Herbal medicine does work
In the right hands, herbal medicine is effective.
Mike Simpson ("Doubts over herbal cures", Mailbox, November 9) is misleading when he says it is doubtful that herbal medicines work and that their effects may be largely placebo or the conditions being treated are self-limiting.
Western herbal medicines prescribed by qualified herbalists such as Hydes Herbal Clinic, are provided in a measured dose within a known active dose range by precise volume of liquid tincture or tablet form.
The chemical components and pharmacological profile of many herbs are known and it is on the basis of this that we prescribe using traditional knowledge alongside the chemical knowledge. Modern Western herbal medicine is based in conventional medical science rather than folklore.
It uses clinical diagnosis, such as listening to your heart or lungs and taking your blood pressure, before prescribing a herbal medicine and the progress is monitored. Practitioners use the knowledge of blood tests and scans before prescribing.
Placebo does not account for PSA (Prostate-Specific Antigen) levels coming down in prostate problems, fibroids shrinking and disappearing, normalising hormonal profiles, cancer markers reducing in the absence of any other treatment, thyroid profiles adjusting to normal in hypo and hyperthyroid problems – these are not self-limiting conditions. Placebo does exist but it is equally at work in both conventional and herbal medicine.
It is short-sighted to believe that only industrially produced chemicals can provide medicines – 80% of the world's population use herbal medicine as their primary healthcare. A substantial number of medicines the doctor uses come from plants; pharmaceutical companies and herbalists are searching for new medicines from plants.
If we allow the Government through EU legislation to destroy the herbalists then you lose a good proportion of this research.
Mr Simpson uses the example of aspirin and willow bark as being chemically the same. They contain different forms of the same chemical and work in a different way. Aspirin (acetylsalicylic acid) works irreversibly through Cox inflammatory pathway while salicylic acid in willow does not.

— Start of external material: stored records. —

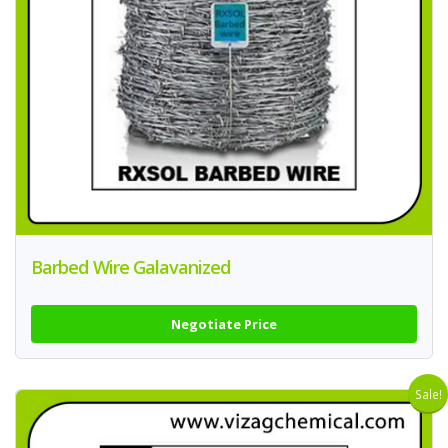
Barbed Wire Galavanized
Negotiate Price
Sale!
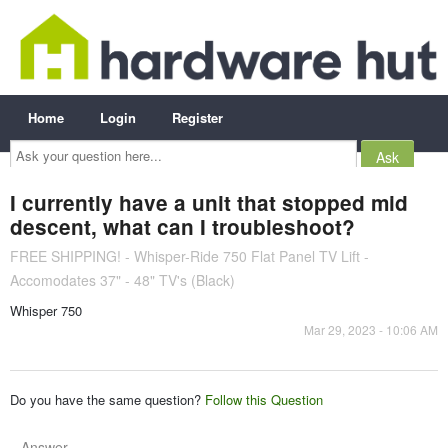
Home
Login
Register
Ask
your
question
here...
I currently have a unit that stopped mid
descent, what can I troubleshoot?
FREE SHIPPING! - Whisper-Ride 750 Flat Panel TV Lift -
Accomodates 37" - 48" TV's (Black)
Whisper 750
Mar 29, 2023 - 10:06 AM
Do you have the same question?
Follow this Question
Answer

When you see a qualified herbalist the precise required dose of willow is known; you get a quantified prescription, not a random dose.

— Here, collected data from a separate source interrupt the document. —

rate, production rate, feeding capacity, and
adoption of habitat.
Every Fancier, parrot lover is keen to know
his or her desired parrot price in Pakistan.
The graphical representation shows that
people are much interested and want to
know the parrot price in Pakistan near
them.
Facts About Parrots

It is important to take advice from a qualified medical herbalist in just the same way as it is important to take a doctor's advice before taking conventional medicine.

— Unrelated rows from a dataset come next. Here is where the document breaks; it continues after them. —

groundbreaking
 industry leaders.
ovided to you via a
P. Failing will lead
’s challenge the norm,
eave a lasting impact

Qualified medical herbalists use known concentrations of herbal medicines of herbs which are specific for medical conditions.
At Hydes we also work jointly with many GPs and hospital consultants to introduce herbs to reduce the dose of stronger conventional medicines, such as cyclosporine and steroids in eczema, steroids in ulcerative colitis, azathioprine in autoimmune conditions. This integrated medical approach aims to benefit the patient and keep the maximum therapeutic effect while reducing the impact of side effects consequent upon the use of many of our stronger conventional drugs.
In the region of three million people in the UK today use or have used herbal medicines. Even if you don't need it right now, do not let the Government take away your right to choose it in the future.
Dr Serene Foster, principal practitioner, immunologist and medical herbalist, Hydes Herbal Clinic.